Abstract

Regenerative therapy has currently emerged as one of the most promising treatments for the patients suffering from severe heart failure. Several cell therapies by direct injection have been already clinically performed. However, significant cell loss due to physical strain, primary hypoxia or cell wash-out has become problematic. To overcome this obstacle, tissue engineered myocardial patch transplantation has been examined as the second generation cell therapy. Furthermore several research groups have challenged to engineer pulsatile myocardial tissues/organs using beating cardiomyocytes. Among several tissue engineering technologies, we have developed cell sheet-based tissue engineering, which utilize two-dimensional (2-D) cell sheets harvested from temperature-responsive culture surfaces and create three-dimensional (3-D) tissues by stacking cell sheets without generally utilized scaffolds. Several types of cell sheet-based patches have improved damaged heart function in rat, canine and pig models.
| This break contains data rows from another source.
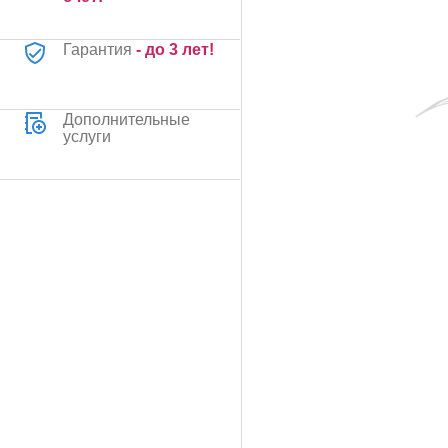
Гарантия
- до 3 лет!
Дополнительные
услуги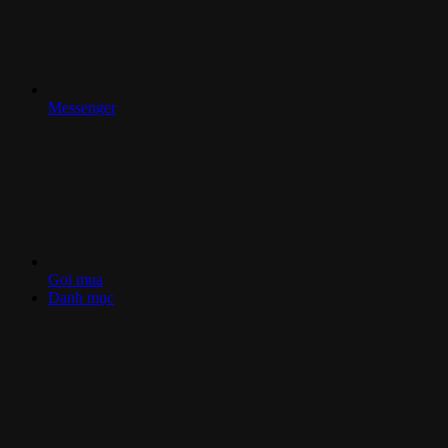
Messenger
Gọi mua
Danh mục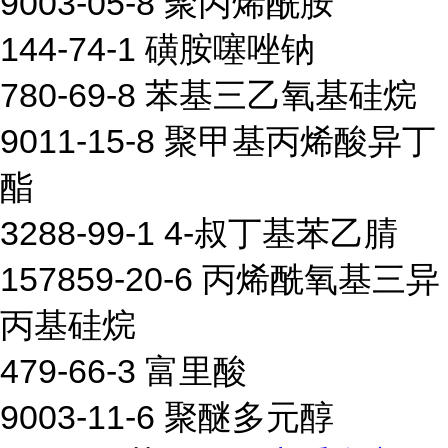
9003-05-8 聚丙烯酰胺
144-74-1 磺胺噻唑钠
780-69-8 苯基三乙氧基硅烷
9011-15-8 聚甲基丙烯酸异丁
酯
3288-99-1 4-叔丁基苯乙腈
157859-20-6 丙烯酰氧基三异
丙基硅烷
479-66-3 富里酸
9003-11-6 聚醚多元醇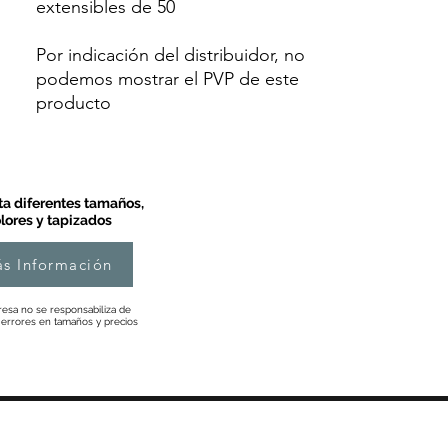
extensibles de 50
Por indicación del distribuidor, no
podemos mostrar el PVP de este
producto
a diferentes tamaños,
lores y tapizados
s Información
esa no se responsabiliza de
 errores en tamaños y precios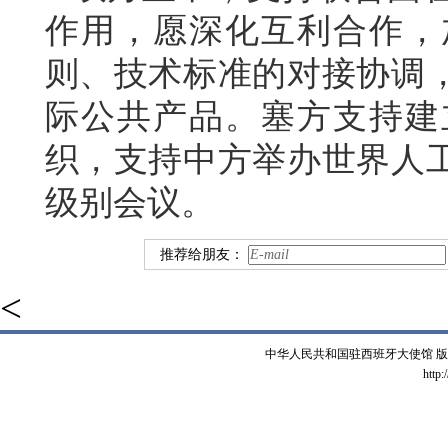
作用，愿深化互利合作，
则、技术标准的对接协调
际公共产品。塞方支持建
织，支持中方举办世界人
级别会议。
推荐给朋友：
<
中华人民共和国驻西班牙大使馆 版权所有 
http: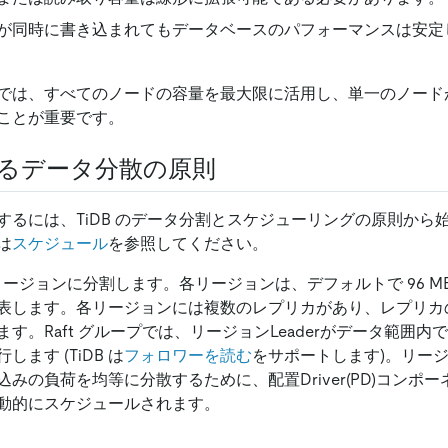
が同時に書き込まれてもデータベースのパフォーマンスは安定
では、すべてのノードの容量を最大限に活用し、単一のノード
ことが重要です。
けるデータ分散の原則
するには、TiDB のデータ分割とスケジューリングの原則から
は
スケジュール
を参照してください。
をリージョンに分割します。各リージョンは、デフォルトで 96 M
表します。各リージョンには複数のレプリカがあり、レプリカの
す。Raft グループでは、リージョンLeaderがデータ範囲
ます (TiDB は
フォロワーを読む
をサポートします)。リージョ
みの負荷を均等に分散するために、配置Driver(PD)コンポ
動的にスケジュールされます。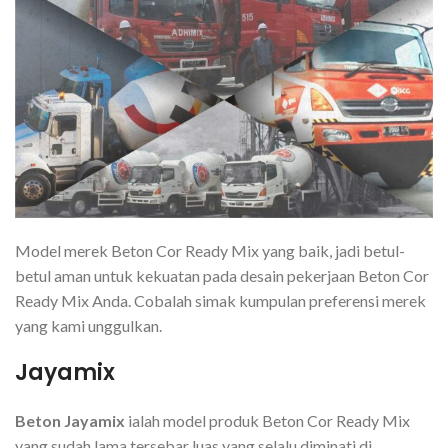
Model merek Beton Cor Ready Mix yang baik, jadi betul-
betul aman untuk kekuatan pada desain pekerjaan Beton Cor
Ready Mix Anda. Cobalah simak kumpulan preferensi merek
yang kami unggulkan.
Jayamix
Beton Jayamix
ialah model produk Beton Cor Ready Mix
yang sudah lama tersebar luas yang selalu diminati di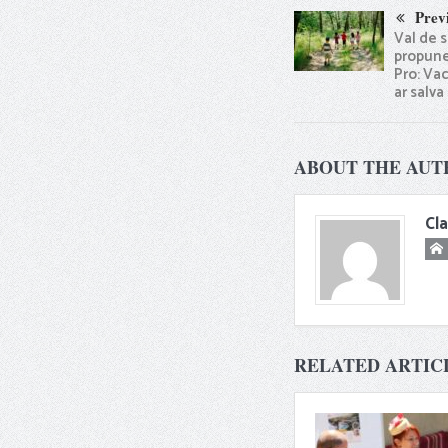
Prev
Val de 
propune
Pro: Va
ar salva
ABOUT THE AUT
Cl
RELATED ARTIC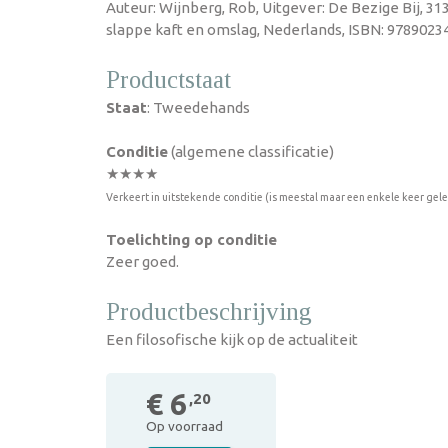
Auteur: Wijnberg, Rob, Uitgever: De Bezige Bij, 31
slappe kaft en omslag, Nederlands, ISBN: 97890234
Productstaat
Staat
: Tweedehands
Conditie
(algemene classificatie)
★★★★
Verkeert in uitstekende conditie (is meestal maar een enkele keer gel
Toelichting op conditie
Zeer goed.
Productbeschrijving
Een filosofische kijk op de actualiteit
€ 6
,20
Op voorraad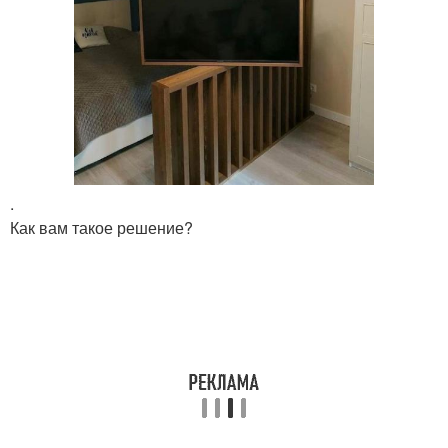
.
Как вам такое решение?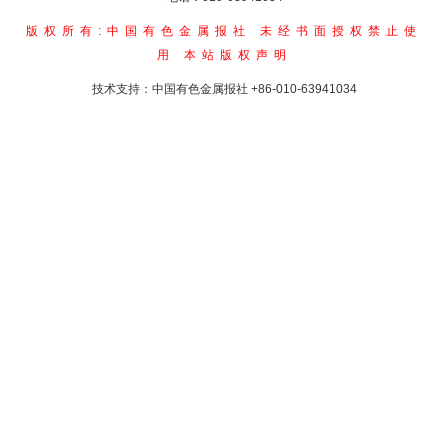
版权所有:中国有色金属报社
未经书面授权禁止使
用
本站版权声明
技术支持：中国有色金属报社
+86-010-63941034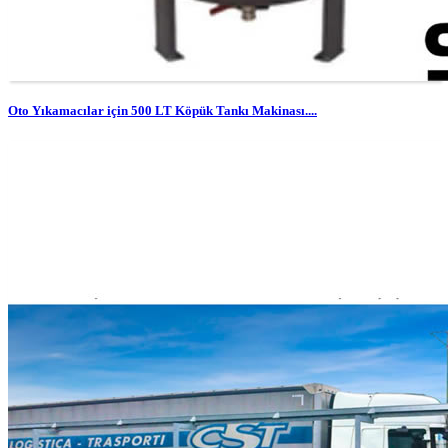
Oto Yıkamacılar için 500 LT Köpük Tankı Makinası....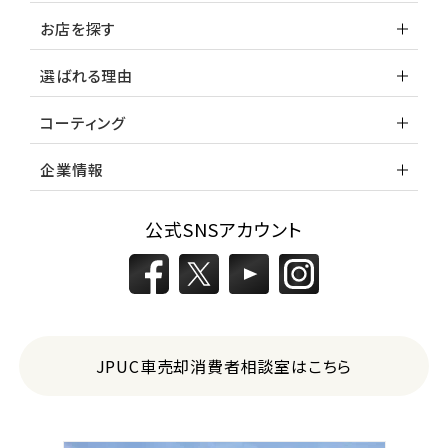
お店を探す
選ばれる理由
コーティング
企業情報
公式SNSアカウント
JPUC車売却消費者相談室はこちら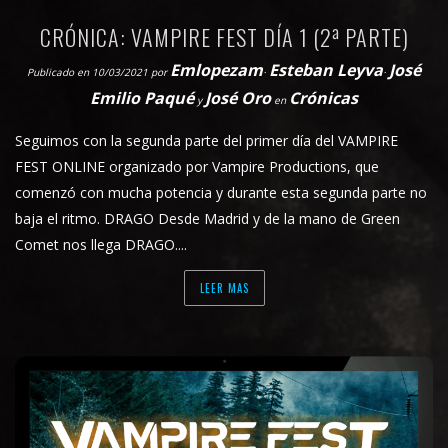
CRÓNICA: VAMPIRE FEST DÍA 1 (2ª PARTE)
Emlopezam
Esteban Leyva
José
Publicado en 10/03/2021
por
·
·
Emilio Paqué
José Oro
Crónicas
y
en
Seguimos con la segunda parte del primer día del VAMPIRE
FEST ONLINE organizado por Vampire Productions, que
comenzó con mucha potencia y durante esta segunda parte no
baja el ritmo. DRAGO Desde Madrid y de la mano de Green
Comet nos llega DRAGO....
LEER MAS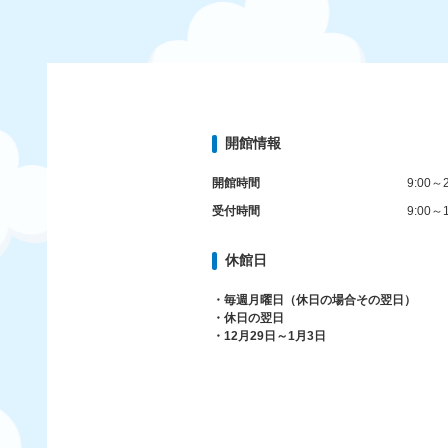
開館情報
開館時間
9:00～2
受付時間
9:00～1
休館日
・毎週月曜日（休日の場合その翌日）
・休日の翌日
・12月29日～1月3日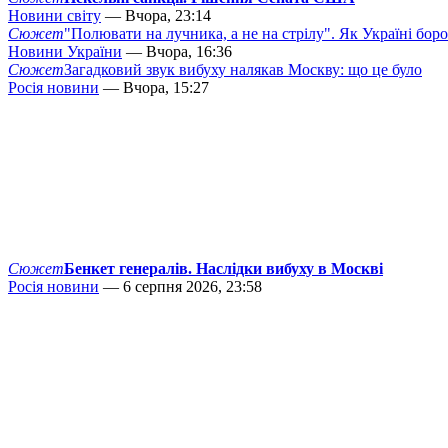
Новини світу
— Вчора, 23:14
Сюжет
"Полювати на лучника, а не на стрілу". Як Україні бор
Новини України
— Вчора, 16:36
Сюжет
Загадковий звук вибуху налякав Москву: що це було
Росія новини
— Вчора, 15:27
Сюжет
Бенкет генералів. Наслідки вибуху в Москві
Росія новини
— 6 серпня 2026, 23:58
Stacked cardiomyocyte sheets simultaneously beat in macroscopic view both in vitro and in vivo and revealed characteristic structures of native heart tissue. As a possible solution for scaling up, multi-step transplantation of triple-layer cell sheets was performed and finally, 10-time transplantations have realized about 1 mm-thick functional myocardial tissue. As further advanced therapy, functional myocardial tubes have been also engineered by wrapping cell sheets. Cell sheet-based tissue engineering should have enormous potential in myocardial tissue regenerative medicine and rescue many patients suffering severe heart failure.